An Indian Institute of Technology, Madras, alumnus has discovered that humans' ability to use their fingertips for performing various tasks is the result of a complex neuro-motor-mechanical process orchestrated with precision timing by the brain, nervous system and muscles of the hand.
Madhusudhan Venkadesan of Cornell University's Department of Mathematics made this finding as part of a study to understand the biological, neurological and mechanical features of the human hand that enable dexterous manipulation.
'When you look at the hand, you think, five fingers, what could be more straightforward?' said University of Southern California biomedical engineer Francisco Valero-Cuevas, who co-authored the study with Venkadesan.
'But really we don't understand well what a hand is bio-mechanically, how it is controlled neurologically, how disease impairs it, and how treatment can best restore its function. It is difficult to know how each of its 30-plus muscles contributes to everyday functions like using a cell phone or performing the many finger tasks it takes to dress yourself,' the researcher added.
During the study published in The Journal of Neuroscience, the researchers asked volunteers to tap and push against a surface with their forefinger, and recorded the fingertip force and electrical activity in all of the muscles of their hands.
The research team recorded 3D fingertip force as well as the complete muscle coordination pattern simultaneously using intramuscular electromyograms from all seven muscles of the index finger.
The subjects were asked to produce a downward tapping motion, followed by a well-directed vertical fingertip force against a rigid surface.
It was found that the muscle coordination pattern clearly switched from that for motion to that for force before contact.
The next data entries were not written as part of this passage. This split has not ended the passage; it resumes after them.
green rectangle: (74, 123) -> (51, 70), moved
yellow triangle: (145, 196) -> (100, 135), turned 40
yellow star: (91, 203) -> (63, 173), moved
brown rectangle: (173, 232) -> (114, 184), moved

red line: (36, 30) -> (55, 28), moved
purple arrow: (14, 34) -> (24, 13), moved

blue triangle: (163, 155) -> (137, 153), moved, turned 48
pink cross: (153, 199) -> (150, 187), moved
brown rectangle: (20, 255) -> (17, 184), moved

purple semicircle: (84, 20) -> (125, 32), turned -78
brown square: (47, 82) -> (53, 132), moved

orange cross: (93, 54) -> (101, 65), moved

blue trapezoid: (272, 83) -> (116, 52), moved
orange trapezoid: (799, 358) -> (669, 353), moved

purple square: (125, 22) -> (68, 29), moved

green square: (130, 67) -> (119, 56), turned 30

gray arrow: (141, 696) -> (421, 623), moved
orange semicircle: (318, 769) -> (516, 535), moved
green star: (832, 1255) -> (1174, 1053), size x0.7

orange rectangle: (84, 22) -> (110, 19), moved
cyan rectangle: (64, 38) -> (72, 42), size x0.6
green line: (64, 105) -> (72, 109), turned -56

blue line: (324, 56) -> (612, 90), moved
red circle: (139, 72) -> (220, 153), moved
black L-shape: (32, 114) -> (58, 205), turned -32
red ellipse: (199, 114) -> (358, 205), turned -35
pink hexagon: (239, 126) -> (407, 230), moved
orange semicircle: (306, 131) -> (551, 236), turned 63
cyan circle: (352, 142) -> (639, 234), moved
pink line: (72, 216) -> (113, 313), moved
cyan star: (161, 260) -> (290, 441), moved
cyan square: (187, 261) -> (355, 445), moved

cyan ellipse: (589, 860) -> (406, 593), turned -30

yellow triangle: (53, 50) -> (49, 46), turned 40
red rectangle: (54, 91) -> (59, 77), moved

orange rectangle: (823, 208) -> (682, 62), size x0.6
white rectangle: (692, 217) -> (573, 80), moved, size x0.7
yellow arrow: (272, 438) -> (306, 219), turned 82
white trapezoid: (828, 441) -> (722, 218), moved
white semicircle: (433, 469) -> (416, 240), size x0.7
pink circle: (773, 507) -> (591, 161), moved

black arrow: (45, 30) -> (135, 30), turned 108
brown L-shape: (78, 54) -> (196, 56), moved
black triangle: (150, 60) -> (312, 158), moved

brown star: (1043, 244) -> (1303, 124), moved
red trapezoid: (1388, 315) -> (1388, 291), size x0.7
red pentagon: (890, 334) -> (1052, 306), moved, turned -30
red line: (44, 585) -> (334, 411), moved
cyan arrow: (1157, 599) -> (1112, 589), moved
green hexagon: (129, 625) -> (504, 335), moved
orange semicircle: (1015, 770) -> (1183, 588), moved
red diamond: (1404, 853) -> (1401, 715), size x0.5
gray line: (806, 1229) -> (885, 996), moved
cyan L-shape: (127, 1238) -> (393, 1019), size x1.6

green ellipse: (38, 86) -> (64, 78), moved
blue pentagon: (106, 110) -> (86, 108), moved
Venkadesan's mathematical modelling and analysis revealed that the underlying neural control also switched between mutually incompatible strategies in a time-critical manner.
'We think that the human nervous system employs a surprisingly time-critical and neurally demanding strategy for this common and seemingly trivial task of tapping and then pushing accurately, which is a necessary component of dexterous manipulation,' said Valero-Cuevas.
'Our data suggest that specialized neural circuitry may have evolved for the hand because of the time-critical neural control that is necessary for executing the abrupt transition from motion (tap) to static force (push),' he added.
Valero-Cuevas says that the new findings may help explain why it takes young children years to develop fine finger muscle coordination and skills such as precision pinching or manipulation, and why fine finger manipulation is so vulnerable to neurological diseases and aging.
'In the tap-push exercise, we found that the brain must be switching from the tap command to the push command while the fingertip is still in motion. Neurophysiological limitations prevent an instantaneous or perfect switch, so we speculate that there must be specialized circuits and strategies that allow people to do so effectively,' he said.
'If the transition between motor commands is not well timed and executed, your initial forces will be misdirected and you simply won't be able to pick up an egg, a wine glass or a small bead quickly,' he added.
Even more importantly, he said, the findings may provide a functional explanation for an important evolutionary feature of the human brain -- its disproportionately large sensory and motor centres associated with hand function.
Valero-Cuevas believes that the understanding of the neuromuscular principles behind dexterous manipulation may particularly help people who have lost the use of their hands by guiding rehabilitation and helping to develop the next generation of prosthetics.